B cell characterization was performed using fresh whole blood. In brief, 100 μL of blood was lysed using lysing buffer (BD Biosciences, Erembodegem, Belgium). Cells were washed and the appropriate concentrations of antibodies PerCp/Cy5.5 anti-CD19 (HIB19), FITC anti-CD10 (HI10a), BV421 anti-CD21 (B-ly4), V500 anti-CD27 (M-T271), (all from BD Biosciences) in addition to Near Infra-red LIVE/DEAD Cell Stain (Molecular Probes by Life Technologies, Eugene, OR) were added. Matched isotype control antibodies were included in the analysis. The samples were fixed with 2% paraformaldehyde and acquired in the FACS Canto-II flow cytometer with FACS Diva software (BD Biosciences).
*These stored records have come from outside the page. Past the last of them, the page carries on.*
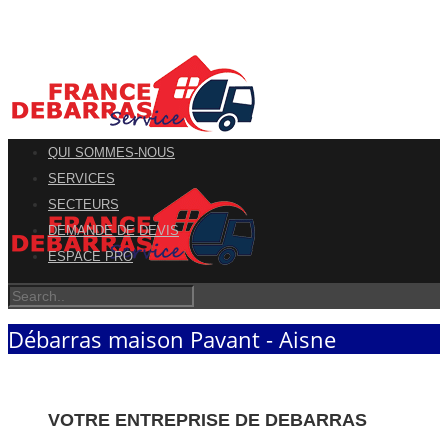
QUI SOMMES-NOUS
SERVICES
SECTEURS
DEMANDE DE DEVIS
ESPACE PRO
Débarras maison Pavant - Aisne
VOTRE ENTREPRISE DE DEBARRAS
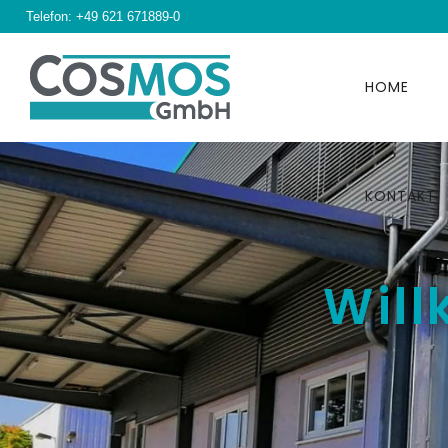
Telefon:
+49 621 671889-0
HOME
KONTAKT
Wil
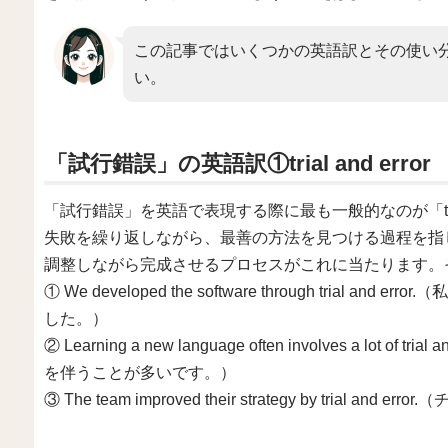
この記事ではいくつかの英語訳とその使い
い。
「試行錯誤」の英語訳①trial and error
「試行錯誤」を英語で表現する際に最も一般的なのが「trial
失敗を繰り返しながら、最善の方法を見つける過程を指
調整しながら完成させるプロセスがこれに当たります。
① We developed the software through tria
した。）
② Learning a new language often involves a lo
を伴うことが多いです。）
③ The team improved their strategy by tri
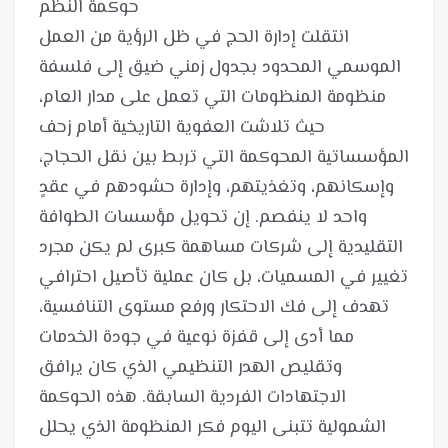
انتقلت إدارة الحج في ظل الرؤية من العمل
الموسمي المحدود بجدول زمني ضيق إلى فلسفة
منظومة المنظومات التي تعمل على مدار العام،
حيث تلاشت العفوية التاريخية أمام زحف
المؤسساتية المحوكمة التي تربط بين نقل الحجاج،
وإسكانهم، وتغذيتهم، وإدارة حشودهم في عقدٍ
واحد لا ينفصم. إن تحويل مؤسسات الطوافة
التقليدية إلى شركات مساهمة كبرى لم يكن مجرد
تغيير في المسميات، بل كان عملية تأصيل احترافي
تهدف إلى فك الاحتكار ورفع مستوى التنافسية،
مما أدى إلى قفزة نوعية في جودة الخدمات
وتقليص الهدر التنظيمي الذي كان يرافق
الاجتهادات الفردية السابقة. هذه الحوكمة
الشمولية تتبنى اليوم فكر المنظومة الذي يحلل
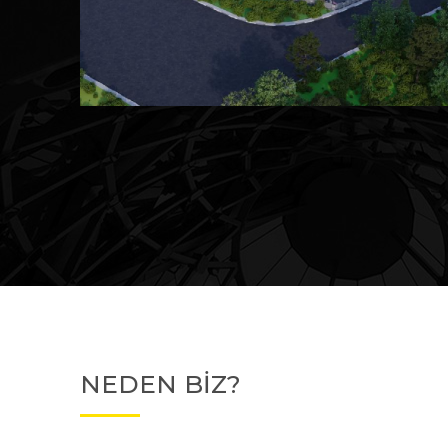
Devam Eden
MK Sare Evleri
NEDEN BİZ?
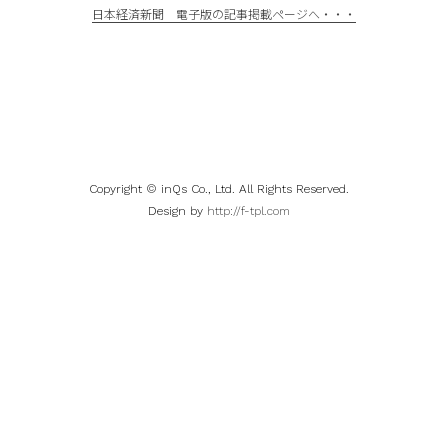
日本経済新聞 電子版の記事掲載ページへ・・・
Copyright © inQs Co., Ltd. All Rights Reserved.
Design by
http://f-tpl.com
Peripheral B cells were gated as CD19 + cells after exclusion of dead cells and doublets. Subpopulations of B cells were characterized according to the following markers[20]: Naive CD19+CD10–CD21+CD27–, AM CD19+CD10–CD21–CD27+, RM CD19+CD10–CD21+CD27+, and TLM CD19+CD10–CD21–CD27– B cells.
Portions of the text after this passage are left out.